[mythtv-users] Building a new MythTV Backend for 2022

Simon linux at thehobsons.co.uk
Mon Jan 10 19:17:21 UTC 2022


Mark Wedel <mwedel at sonic.net> wrote:

> Mythtv workloads are pretty kind on hard drives - it sends to be sequential reads and writes, which HDD are pretty good with.

Reads, yes sequential (mostly)
Writes, definitely not. Each recording causes a minimum of 2 seeks/second - write a bit of data, seek, update the metadata, seek, write a bit more of the stream, … Especially with multiple recordings, that can be a lot of head movement - albeit not as hard work as (say) a well worked database without adequate caching.



> James Abernathy <jfabernathy at gmail.com> wrote:

> When you mirror your SSDs are you using mdadm Mirror or ZFS Mirror. I know how to set up a ZFS or mdadm mirrors for data drives but If I use an SSD, either SATA or nmve, to boot from the setup for a mirrored boot drive is a lot more complicated from the blogs I've seen. How do you do it? 

I “just do it” !

I think GRUB has dealt with this for a long time, but also as long as you keep to the legacy V1 metadata format for madam mirrored sets, each partition in the set will act (read only, for booting from) the same as the array itself. That’s because if you use the older format, the metadata is at the end of the partition and the actual data (filesystem) starts at the beginning of the partition.
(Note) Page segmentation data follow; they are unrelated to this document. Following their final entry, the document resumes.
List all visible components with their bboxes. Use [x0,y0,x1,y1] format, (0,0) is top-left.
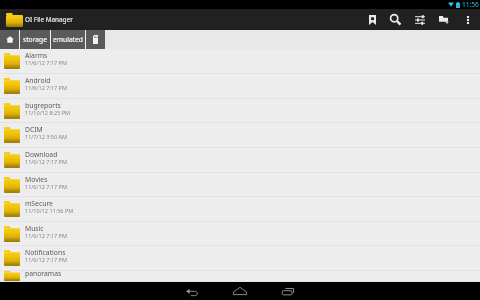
staticText: 11:56 [462,0,479,9]
staticText: panoramas [25,269,62,278]
staticText: DCIM [25,125,43,134]
staticText: 11/6/12 7:17 PM [25,256,67,263]
staticText: Android [25,76,51,85]
staticText: 11/10/12 11:56 PM [25,207,74,214]
button[interactable]: New folder [433,9,455,30]
button[interactable]: Storage device [86,30,105,49]
staticText: mSecure [25,199,53,208]
button[interactable]: bugreports [0,99,480,123]
staticText: Music [25,224,44,233]
button[interactable]: Home [0,30,19,49]
button[interactable]: Android [0,74,480,99]
staticText: bugreports [25,101,61,110]
staticText: 11/7/12 3:50 AM [25,133,68,140]
button[interactable]: panoramas [0,271,480,282]
staticText: Notifications [25,248,66,257]
staticText: storage [23,35,47,44]
button[interactable]: Back [180,282,204,300]
staticText: 11/6/12 7:17 PM [25,59,67,66]
button[interactable]: Home [227,282,253,300]
button[interactable]: More options [457,9,479,30]
button[interactable]: Music [0,222,480,246]
button[interactable]: storage [20,30,50,49]
staticText: OI File Manager [25,15,73,24]
staticText: 11/6/12 7:17 PM [25,84,67,91]
staticText: 11/6/12 7:17 PM [25,277,67,278]
staticText: emulated [53,35,83,44]
button[interactable]: Download [0,148,480,173]
button[interactable]: Notifications [0,246,480,271]
staticText: 11/6/12 7:17 PM [25,183,67,190]
button[interactable]: Recents [276,282,300,300]
button[interactable]: DCIM [0,123,480,148]
staticText: 11/6/12 7:17 PM [25,232,67,239]
button[interactable]: Movies [0,173,480,197]
staticText: 11/10/12 8:25 PM [25,109,71,116]
button[interactable]: Sort [409,9,431,30]
staticText: Download [25,150,58,159]
button[interactable]: mSecure [0,197,480,222]
button[interactable]: Search [384,9,406,30]
button[interactable]: Bookmarks [361,9,383,30]
button[interactable]: Alarms [0,49,480,74]
staticText: 11/6/12 7:17 PM [25,158,67,165]
staticText: Movies [25,175,48,184]
button[interactable]: emulated [51,30,85,49]
staticText: Alarms [25,51,48,60]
So you can boot from sda1, sdb1, or the array that they are part of - when I first used software raid, I don’t think GRUB did handle arrays for booting and “inertia” means that I still tend to use the V1 metadata format for my boot partition !



James Abernathy <jfabernathy at gmail.com> wrote:

> Based on 600 TBW, I could record all the programs in Primetime on the 4 Major networks in the USA everyday plus some assorted other stuff at an average rate of 5GB/hour and use up the SSD in 24.93 years.  So if I make it to 94, then I'll have to rebuild. :-)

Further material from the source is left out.